For the protection of cultural and natural protection, Cambodia has previously been signatory party of many international conventions such as “the 1954 Hague Convention”, “the 1970 UNESCO Convention” and “the 1972 UNESCO Convention on Cultural and Natural Heritage Protection”. Cambodia is preparing the adoption of some other international conventions such as “International Convention to Safeguard Intangible Cultural Heritage” and “Convention for the Protection of the Underwater Cultural Heritage”.
To date, national heritage area of Angkor has been official included in world cultural heritage. We continue to study the possibility and evaluate quality of other natural areas to be included in reserve list of world natural heritage. In this sense, our efforts are not only to protect and preserve cultural heritage but the protection and preservation must be extended to natural heritage as well. This shows active contribution in protecting natural environment which is the main factor for sustainable economic development.
As I have mentioned above and according to newest statistical evidence, Cambodia has many cultural heritages including more than 2,000 temples, for which the Ministry of Culture and Fine Arts has closely cooperated with the Ministry of Environment and other line ministries and with support from international community to preserve, protect and develop these sites to a higher level.
Previously, Cambodia has studied protocols of conventions on world heritage and we understand the importance of these international laws and regulations. We then adopted these protocols on the 04th of April 1962. Indeed, Cambodian cultural heritage comprises inestimable value in which Angkor Temples are the marvellous wonders representing prosperous culture of Cambodia. We can surely say that by implementing the 1954 Hague Convention, these heritages could partly be saved from the destruction caused by historical change from 1970. Moreover, within this convention framework, much of national cultural properties in “Angkor Conservation” in 1970 were carefully packed and preserved in National Museum in Phnom Penh until now. In this workshop, we also have the honour to have one official from the Ministry of Culture and Fine Arts who was involved in that process of packaging and transferring those cultural properties to be preserved in Phnom Penh, as it was mentioned before in this workshop.

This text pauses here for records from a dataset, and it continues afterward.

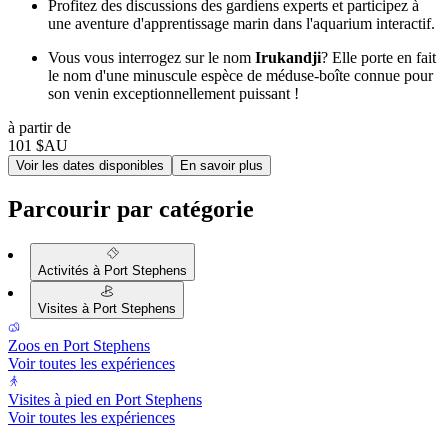
Profitez des discussions des gardiens experts et participez à
une aventure d'apprentissage marin dans l'aquarium interactif.
Vous vous interrogez sur le nom
Irukandji
? Elle porte en fait
le nom d'une minuscule espèce de méduse-boîte connue pour
son venin exceptionnellement puissant !
à partir de
101 $AU
Voir les dates disponibles
En savoir plus
Parcourir par catégorie
Activités à Port Stephens
Visites à Port Stephens
Zoos en Port Stephens
Voir toutes les expériences
Visites à pied en Port Stephens
Voir toutes les expériences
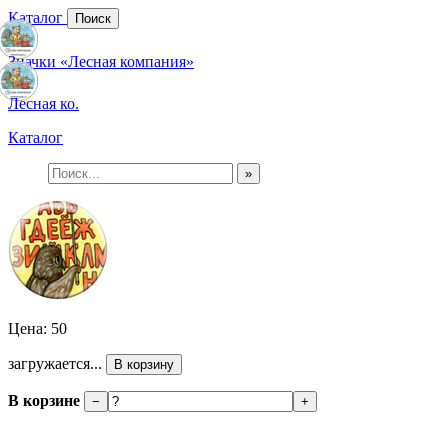
Каталог
Поиск
Значки «Лесная компания»
Лесная ко.
Каталог
»
Цена: 50
загружается...
В корзину
В корзине
−
+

It is undeniable that Cambodia has gained tremendous benefits from conventions for cultural and natural heritage protection and from the implementation of international humanitarian laws. In this sense, the Ministry of Culture and Fine Arts is preparing the second protocol of the 1999 Hague Convention for adoption by the Royal Government. Cambodia is fully committed to boosting the adoption of the 1954 Hague Convention and other two protocols by other Asia-pacific countries as well as contributing all of our efforts to promote cultural property protection in the event of armed conflict as well as in time of peace among people and leaders in the region.
In closing, on behalf of the Royal Government and myself, I thank all national and international guests for your presence and attention. I also wish you all Your Royal Highnesses, Excellencies, Ladies and Gentlemen, distinguished guests, all the best for the New Year 2005. I am strongly convinced that we will jointly exert our efforts in securing peace and cultural and natural property preservation of the world for ever lasting. Once again, I thank for your attention and may I declare the closing of the workshop.